Some might argue, however, that Trump could not have contributed to the rise of racial hatred in the US, because he never endorsed these hate crimes or attacks against minorities. While this is true, Trump’s campaign rhetoric and presidency have encouraged and incited active hostility against ethnic minorities. Members of the Center for the Study of Hate and Extremism and the Southern Poverty Law Center have stated that Trump’s campaign rhetoric has contributed to the rise in hate crimes and attacks. Furthermore, Trump’s message of “Make America Great Again” was not just about strengthening America, but doing so by “building a wall,” and having a “total and complete shutdown of Muslims entering the United States.” It was about making America great by rejecting immigrants and others who threaten America and its values of democracy and equality. Many white extremists understood Trump’s campaign message in this way as well. In a “Unite the Right” rally in Charlottesville, former leader of the KKK, David Duke stated that, “We are determined to take our country back. We are going to fulfill the promises of Donald Trump. That’s what we believed in, that’s why we voted for Donald Trump.” Just as 9/11 led to many anti-Muslim rhetoric and hate crimes, Trump’s presidency has led to similar results, inciting racism not only against Muslims, but also against other ethnic minorities and immigrant groups. In this sense, the racial tensions and hatred are worse today than after 9/11.
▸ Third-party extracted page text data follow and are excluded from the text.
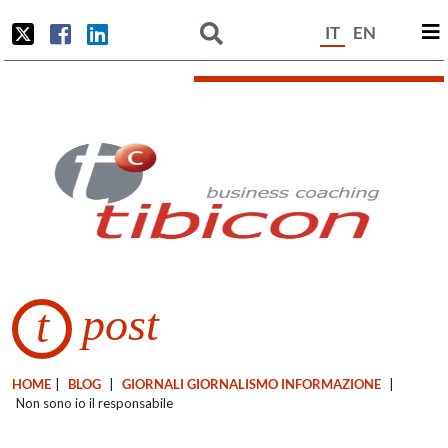
IT
EN
post
t
HOME
|
BLOG
|
GIORNALI GIORNALISMO INFORMAZIONE
|
Non sono io il responsabile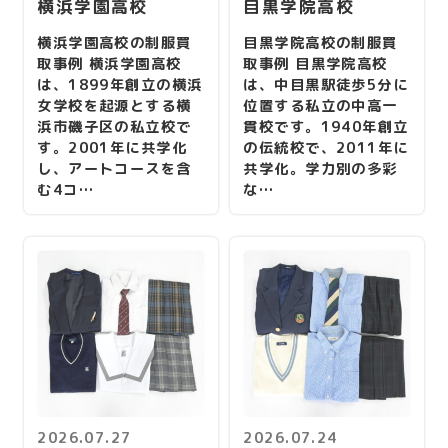
横浜学園高校
目黒学院高校
横浜学園高校の制服買
目黒学院高校の制服買
取事例 横浜学園高校
取事例 目黒学院高校
は、1899年創立の横浜
は、中目黒駅徒歩5分に
女学校を起源とする横
位置する私立の中高一
浜市磯子区の私立校で
貫校です。1940年創立
す。2001年に共学化
の伝統校で、2011年に
し、アートコースを含
共学化。学力別の多彩
む4コ…
な…
2026.07.27
2026.07.24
The hate crimes and racism of white supremacists and others reveal a sad truth and reality about the United States today. While many touted a post-racial, colorblind society after the election of Barack Obama to the presidency, these recent events indicate otherwise. Some argue that these events demonstrate that America is moving backwards as white America pushes back against people of color. Thus, the rising levels of racism, hate crimes, and bigotry is a message and agenda towards restoring white dominance.